Tania: I think I always like to share with women that the journey of healing through midlife is really part of the design, I think. And although we come and we think there must be something complicated to do, it’s so much simpler when we can just relax into the design of it or into the wisdom of it all. And let that take us on the journey and let the body lead.
It’s so much more intelligent than us coming in with all our thinking about what midlife change should be and what menopause should be, etc, etc. And it’s a shift to really trust the body to really say, even if you’re experiencing a symptom, that’s not something bad, that’s not malfunction, but it’s just the body doing what it needs to do in that moment, either to overcome some kind of condition that we’ve created, or to wake us up to the fact that we’re not in balance.
Once we develop this new relationship with the body with this intelligence, with the divine, however we want to look at it, it just becomes so easy. The journey of healing. And like I said, it’s really it’s part of the design.
Alexandra: Oh, lovely. Thank you.
Where can we find out more about you and your work, Tania?
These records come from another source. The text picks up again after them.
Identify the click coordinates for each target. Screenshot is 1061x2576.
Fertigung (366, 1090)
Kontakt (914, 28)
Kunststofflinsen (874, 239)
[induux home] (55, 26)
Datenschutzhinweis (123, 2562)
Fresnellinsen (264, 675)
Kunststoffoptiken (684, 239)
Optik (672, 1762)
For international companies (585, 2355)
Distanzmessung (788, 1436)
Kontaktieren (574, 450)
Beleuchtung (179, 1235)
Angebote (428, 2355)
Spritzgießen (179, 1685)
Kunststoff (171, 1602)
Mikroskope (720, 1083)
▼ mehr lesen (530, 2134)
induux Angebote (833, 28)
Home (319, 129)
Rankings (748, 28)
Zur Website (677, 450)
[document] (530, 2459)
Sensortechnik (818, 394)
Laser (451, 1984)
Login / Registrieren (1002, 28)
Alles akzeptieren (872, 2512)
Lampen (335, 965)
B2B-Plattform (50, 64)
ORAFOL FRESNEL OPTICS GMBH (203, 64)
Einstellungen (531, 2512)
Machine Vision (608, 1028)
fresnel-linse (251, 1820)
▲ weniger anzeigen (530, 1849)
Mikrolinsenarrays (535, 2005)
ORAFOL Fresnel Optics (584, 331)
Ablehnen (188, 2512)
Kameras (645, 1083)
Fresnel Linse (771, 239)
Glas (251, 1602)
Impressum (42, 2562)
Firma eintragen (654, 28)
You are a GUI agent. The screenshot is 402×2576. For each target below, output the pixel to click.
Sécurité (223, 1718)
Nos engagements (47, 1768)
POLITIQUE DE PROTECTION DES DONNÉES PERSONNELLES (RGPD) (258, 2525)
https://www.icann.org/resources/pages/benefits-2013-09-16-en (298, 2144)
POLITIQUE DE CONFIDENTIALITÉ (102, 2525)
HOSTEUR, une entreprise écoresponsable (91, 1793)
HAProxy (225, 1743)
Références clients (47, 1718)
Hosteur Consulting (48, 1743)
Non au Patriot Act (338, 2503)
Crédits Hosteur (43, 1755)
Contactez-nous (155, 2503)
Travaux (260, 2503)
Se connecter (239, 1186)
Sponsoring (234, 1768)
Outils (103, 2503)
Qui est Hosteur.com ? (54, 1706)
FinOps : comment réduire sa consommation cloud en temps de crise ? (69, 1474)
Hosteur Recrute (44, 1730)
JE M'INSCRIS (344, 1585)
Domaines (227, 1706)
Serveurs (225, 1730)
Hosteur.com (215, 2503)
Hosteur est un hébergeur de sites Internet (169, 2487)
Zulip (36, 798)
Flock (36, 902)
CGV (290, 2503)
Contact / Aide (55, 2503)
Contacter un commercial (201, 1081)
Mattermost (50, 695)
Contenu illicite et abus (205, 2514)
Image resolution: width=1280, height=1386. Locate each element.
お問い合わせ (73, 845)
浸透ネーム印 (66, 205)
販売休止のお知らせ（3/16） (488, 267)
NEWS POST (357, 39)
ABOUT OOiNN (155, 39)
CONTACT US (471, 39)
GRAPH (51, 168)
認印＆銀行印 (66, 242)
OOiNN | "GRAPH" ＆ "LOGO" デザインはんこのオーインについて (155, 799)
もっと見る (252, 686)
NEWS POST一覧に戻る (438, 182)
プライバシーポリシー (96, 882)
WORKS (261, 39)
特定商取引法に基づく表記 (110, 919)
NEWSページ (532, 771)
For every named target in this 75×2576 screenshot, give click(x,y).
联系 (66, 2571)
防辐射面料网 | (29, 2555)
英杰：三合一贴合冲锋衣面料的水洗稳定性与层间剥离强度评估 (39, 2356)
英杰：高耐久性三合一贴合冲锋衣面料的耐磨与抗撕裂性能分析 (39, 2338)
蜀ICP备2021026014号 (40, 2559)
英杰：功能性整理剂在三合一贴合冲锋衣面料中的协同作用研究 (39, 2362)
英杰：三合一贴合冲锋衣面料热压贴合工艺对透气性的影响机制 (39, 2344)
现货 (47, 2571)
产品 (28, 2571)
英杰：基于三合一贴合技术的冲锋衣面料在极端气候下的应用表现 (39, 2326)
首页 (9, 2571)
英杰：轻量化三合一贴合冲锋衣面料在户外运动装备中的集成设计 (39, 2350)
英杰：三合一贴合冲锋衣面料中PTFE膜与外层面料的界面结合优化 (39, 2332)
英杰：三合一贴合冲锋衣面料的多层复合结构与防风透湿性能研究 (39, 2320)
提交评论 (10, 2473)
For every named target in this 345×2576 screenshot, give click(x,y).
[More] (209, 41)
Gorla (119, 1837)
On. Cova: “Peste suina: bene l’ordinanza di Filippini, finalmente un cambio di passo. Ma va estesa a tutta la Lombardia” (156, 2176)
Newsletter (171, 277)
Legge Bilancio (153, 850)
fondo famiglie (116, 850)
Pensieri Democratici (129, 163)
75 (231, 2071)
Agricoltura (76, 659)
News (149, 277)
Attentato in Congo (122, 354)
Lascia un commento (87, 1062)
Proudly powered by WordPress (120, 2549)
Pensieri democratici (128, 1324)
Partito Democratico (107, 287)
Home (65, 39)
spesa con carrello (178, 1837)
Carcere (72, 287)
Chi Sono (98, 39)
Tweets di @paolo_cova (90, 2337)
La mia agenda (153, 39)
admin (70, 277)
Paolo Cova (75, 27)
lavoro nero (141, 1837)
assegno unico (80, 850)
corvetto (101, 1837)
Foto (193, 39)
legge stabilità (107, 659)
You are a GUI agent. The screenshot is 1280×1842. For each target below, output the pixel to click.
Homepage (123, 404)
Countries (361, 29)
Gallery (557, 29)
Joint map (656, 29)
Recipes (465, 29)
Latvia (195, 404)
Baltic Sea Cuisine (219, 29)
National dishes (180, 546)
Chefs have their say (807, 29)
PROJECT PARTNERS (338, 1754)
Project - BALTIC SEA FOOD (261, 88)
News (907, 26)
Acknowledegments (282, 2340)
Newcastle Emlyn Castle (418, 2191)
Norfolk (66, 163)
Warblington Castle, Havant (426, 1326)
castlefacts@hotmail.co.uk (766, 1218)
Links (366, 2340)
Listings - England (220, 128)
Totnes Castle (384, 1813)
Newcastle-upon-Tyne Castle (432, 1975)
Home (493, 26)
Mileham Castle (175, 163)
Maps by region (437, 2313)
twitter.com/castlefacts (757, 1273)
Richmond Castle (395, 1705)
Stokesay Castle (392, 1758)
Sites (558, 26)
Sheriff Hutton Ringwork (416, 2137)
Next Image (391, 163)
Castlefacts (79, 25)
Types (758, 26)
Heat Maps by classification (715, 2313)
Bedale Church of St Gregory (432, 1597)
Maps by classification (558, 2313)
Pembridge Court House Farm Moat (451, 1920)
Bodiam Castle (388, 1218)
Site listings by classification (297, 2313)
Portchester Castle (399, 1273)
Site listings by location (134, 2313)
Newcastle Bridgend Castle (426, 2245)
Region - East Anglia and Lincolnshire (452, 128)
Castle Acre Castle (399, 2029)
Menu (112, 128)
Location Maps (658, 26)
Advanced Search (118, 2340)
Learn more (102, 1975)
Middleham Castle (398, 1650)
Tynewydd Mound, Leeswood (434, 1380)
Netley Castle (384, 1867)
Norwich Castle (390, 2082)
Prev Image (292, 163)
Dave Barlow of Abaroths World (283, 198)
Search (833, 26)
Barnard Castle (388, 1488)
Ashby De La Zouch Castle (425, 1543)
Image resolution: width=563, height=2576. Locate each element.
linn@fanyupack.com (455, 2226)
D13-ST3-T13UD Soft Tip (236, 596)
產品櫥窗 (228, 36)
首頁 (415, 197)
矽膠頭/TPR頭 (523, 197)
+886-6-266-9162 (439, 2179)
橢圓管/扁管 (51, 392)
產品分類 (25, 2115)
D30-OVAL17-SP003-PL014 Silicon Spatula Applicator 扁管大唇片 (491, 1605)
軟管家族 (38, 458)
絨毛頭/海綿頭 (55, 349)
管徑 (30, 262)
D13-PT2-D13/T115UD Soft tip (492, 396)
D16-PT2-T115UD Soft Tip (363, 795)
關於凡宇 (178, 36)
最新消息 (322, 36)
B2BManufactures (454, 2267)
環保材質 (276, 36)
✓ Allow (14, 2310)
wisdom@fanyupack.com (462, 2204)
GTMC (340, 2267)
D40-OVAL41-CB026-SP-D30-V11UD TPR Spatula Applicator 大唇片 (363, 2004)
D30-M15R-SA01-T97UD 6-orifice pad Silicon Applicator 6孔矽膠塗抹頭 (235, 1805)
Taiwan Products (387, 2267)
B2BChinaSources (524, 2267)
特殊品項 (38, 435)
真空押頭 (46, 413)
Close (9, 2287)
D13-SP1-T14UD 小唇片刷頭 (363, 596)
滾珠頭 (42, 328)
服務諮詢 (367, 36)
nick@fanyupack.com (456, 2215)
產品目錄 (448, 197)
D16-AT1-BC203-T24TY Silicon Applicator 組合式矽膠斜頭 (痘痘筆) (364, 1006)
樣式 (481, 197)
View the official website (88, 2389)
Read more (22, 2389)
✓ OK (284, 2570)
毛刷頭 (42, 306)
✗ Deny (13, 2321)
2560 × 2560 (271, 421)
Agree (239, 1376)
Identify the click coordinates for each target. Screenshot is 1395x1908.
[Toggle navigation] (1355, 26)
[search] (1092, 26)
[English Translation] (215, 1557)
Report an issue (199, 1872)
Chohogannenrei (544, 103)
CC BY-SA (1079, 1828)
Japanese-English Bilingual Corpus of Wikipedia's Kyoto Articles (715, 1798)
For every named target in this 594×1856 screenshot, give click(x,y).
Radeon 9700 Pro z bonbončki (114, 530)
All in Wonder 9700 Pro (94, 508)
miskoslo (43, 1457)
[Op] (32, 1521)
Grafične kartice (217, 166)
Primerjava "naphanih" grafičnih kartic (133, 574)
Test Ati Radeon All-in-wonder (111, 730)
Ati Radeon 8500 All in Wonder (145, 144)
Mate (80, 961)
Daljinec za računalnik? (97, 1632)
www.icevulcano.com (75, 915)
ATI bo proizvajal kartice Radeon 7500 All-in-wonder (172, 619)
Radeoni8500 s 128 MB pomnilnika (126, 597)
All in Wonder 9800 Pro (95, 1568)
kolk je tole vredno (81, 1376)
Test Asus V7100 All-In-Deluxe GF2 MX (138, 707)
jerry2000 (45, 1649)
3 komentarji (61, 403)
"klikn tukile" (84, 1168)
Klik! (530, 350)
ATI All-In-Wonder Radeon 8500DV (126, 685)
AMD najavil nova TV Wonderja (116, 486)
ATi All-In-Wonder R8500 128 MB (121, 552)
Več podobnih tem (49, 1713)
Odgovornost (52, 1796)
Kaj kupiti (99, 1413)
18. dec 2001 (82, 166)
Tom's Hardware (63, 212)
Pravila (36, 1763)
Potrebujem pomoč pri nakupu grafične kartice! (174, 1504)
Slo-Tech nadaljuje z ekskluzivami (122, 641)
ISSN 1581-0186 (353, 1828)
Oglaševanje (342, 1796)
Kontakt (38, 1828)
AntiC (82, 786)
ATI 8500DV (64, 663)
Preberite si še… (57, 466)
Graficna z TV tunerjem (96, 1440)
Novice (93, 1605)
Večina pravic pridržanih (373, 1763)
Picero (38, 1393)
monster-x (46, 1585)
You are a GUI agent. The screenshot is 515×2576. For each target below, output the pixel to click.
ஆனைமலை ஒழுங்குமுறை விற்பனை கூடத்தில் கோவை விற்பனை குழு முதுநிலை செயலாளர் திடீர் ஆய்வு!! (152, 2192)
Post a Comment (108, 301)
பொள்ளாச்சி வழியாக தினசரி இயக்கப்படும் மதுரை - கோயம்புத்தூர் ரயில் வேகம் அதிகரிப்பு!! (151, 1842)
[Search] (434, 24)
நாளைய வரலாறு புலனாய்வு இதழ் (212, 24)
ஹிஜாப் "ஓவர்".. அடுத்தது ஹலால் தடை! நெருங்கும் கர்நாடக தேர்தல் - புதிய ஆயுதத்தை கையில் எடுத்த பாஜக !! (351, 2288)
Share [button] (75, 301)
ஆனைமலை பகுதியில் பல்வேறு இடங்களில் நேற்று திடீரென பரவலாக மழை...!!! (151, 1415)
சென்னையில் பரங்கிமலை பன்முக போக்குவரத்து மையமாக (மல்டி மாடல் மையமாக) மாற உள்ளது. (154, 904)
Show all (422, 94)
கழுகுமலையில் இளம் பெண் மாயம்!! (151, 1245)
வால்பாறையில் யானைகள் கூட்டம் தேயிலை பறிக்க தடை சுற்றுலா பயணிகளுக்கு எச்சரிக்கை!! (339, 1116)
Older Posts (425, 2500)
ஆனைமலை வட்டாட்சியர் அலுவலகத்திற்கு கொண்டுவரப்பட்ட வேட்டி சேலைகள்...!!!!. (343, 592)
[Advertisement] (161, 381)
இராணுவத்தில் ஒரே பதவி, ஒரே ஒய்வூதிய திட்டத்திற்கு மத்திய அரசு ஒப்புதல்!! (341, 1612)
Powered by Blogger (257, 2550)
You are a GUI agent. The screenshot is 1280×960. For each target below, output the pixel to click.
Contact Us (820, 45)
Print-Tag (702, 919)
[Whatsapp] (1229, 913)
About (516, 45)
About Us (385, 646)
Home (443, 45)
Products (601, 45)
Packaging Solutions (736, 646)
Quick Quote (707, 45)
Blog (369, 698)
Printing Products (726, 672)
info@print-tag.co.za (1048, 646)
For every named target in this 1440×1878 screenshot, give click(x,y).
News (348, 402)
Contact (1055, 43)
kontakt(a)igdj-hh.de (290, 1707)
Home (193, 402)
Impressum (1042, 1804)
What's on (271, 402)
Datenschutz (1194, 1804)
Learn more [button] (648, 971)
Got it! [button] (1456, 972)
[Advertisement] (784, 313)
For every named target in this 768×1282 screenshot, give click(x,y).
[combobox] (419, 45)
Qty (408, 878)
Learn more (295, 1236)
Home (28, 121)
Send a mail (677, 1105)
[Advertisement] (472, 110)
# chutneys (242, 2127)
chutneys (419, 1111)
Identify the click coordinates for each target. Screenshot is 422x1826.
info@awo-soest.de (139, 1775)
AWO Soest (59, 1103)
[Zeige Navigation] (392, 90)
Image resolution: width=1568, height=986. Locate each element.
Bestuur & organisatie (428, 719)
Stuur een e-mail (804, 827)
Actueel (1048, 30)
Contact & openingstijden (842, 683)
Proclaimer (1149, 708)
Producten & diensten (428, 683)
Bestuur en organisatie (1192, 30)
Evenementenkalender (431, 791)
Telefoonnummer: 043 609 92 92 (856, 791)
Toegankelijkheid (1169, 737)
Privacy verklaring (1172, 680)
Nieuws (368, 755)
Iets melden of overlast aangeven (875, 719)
Tania: The easiest place is TheWiserWoman.com. And there’s loads of resources on my blog, but other podcasts, not to compete with this one. But videos and blog posts, and that will give you a really good taster for what I’m sharing here and how it can be helpful. And I have an online course and coaching. I’m also on social media, wherever you find me on Facebook or Twitter.
Alexandra: And your book is available everywhere. You can get books online, or people can ask in their local, independent bookstore.
Tania: Yes! Your local independent bookstore. They’ll have it in the computer.
Alexandra: Thank you, Tania. This has just been lovely. Great to chat with you. And with you.
Tania: Thank you so much. Take care. Bye bye.